- [Required work]: Could you transcribe every record below exactly, leaving out the pictures?

Pixel coordinate grounding data
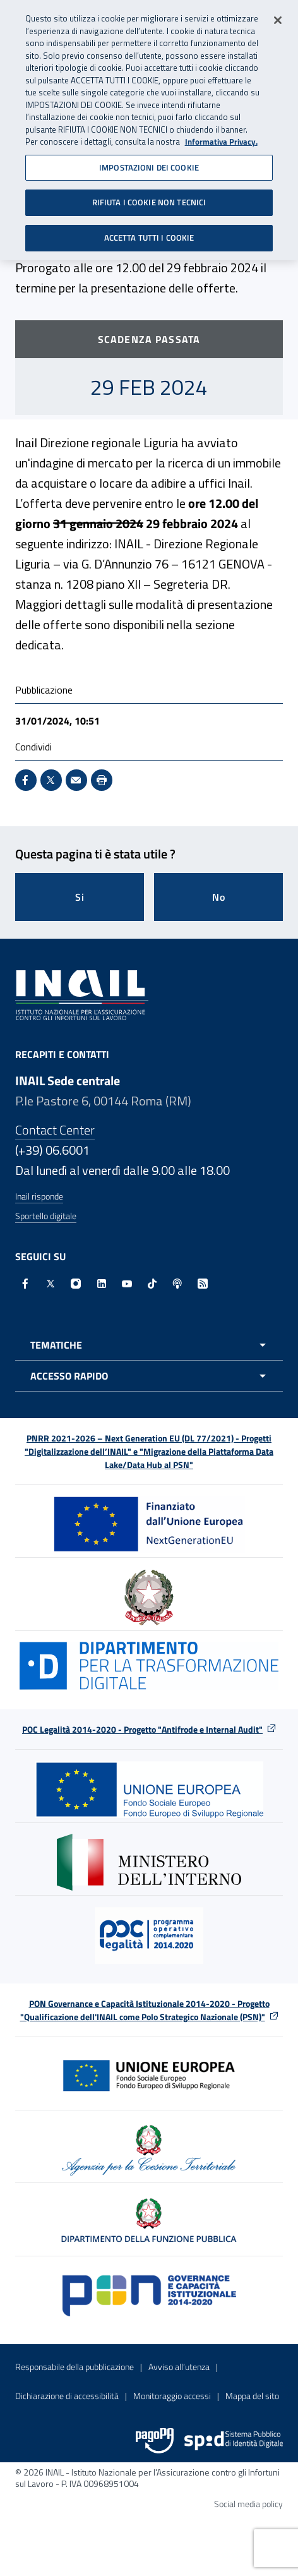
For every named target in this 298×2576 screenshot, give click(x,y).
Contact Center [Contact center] (55, 1130)
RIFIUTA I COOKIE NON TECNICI (149, 198)
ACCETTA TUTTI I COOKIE (149, 233)
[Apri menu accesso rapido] (149, 1376)
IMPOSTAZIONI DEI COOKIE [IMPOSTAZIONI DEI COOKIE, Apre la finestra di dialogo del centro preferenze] (149, 163)
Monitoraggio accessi (172, 2395)
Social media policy (248, 2503)
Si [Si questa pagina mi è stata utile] (80, 897)
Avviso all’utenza (179, 2366)
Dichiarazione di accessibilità (67, 2395)
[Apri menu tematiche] (149, 1345)
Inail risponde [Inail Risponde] (39, 1196)
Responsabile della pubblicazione (74, 2366)
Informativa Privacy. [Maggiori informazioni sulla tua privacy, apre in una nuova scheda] (221, 138)
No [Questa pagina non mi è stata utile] (218, 897)
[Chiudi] (278, 16)
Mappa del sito (252, 2395)
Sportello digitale (45, 1215)
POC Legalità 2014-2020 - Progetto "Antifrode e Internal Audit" (142, 1729)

- [Task answer]:
For every named target in this 298×2576 screenshot, give click(x,y).
Contact Center [Contact center] (55, 1130)
RIFIUTA I COOKIE NON TECNICI (149, 198)
ACCETTA TUTTI I COOKIE (149, 233)
[Apri menu accesso rapido] (149, 1376)
IMPOSTAZIONI DEI COOKIE [IMPOSTAZIONI DEI COOKIE, Apre la finestra di dialogo del centro preferenze] (149, 163)
Monitoraggio accessi (172, 2395)
Social media policy (248, 2503)
Si [Si questa pagina mi è stata utile] (80, 897)
Avviso all’utenza (179, 2366)
Dichiarazione di accessibilità (67, 2395)
[Apri menu tematiche] (149, 1345)
Inail risponde [Inail Risponde] (39, 1196)
Responsabile della pubblicazione (74, 2366)
Informativa Privacy. [Maggiori informazioni sulla tua privacy, apre in una nuova scheda] (221, 138)
No [Questa pagina non mi è stata utile] (218, 897)
[Chiudi] (278, 16)
Mappa del sito (252, 2395)
Sportello digitale (45, 1215)
POC Legalità 2014-2020 - Progetto "Antifrode e Internal Audit" (142, 1729)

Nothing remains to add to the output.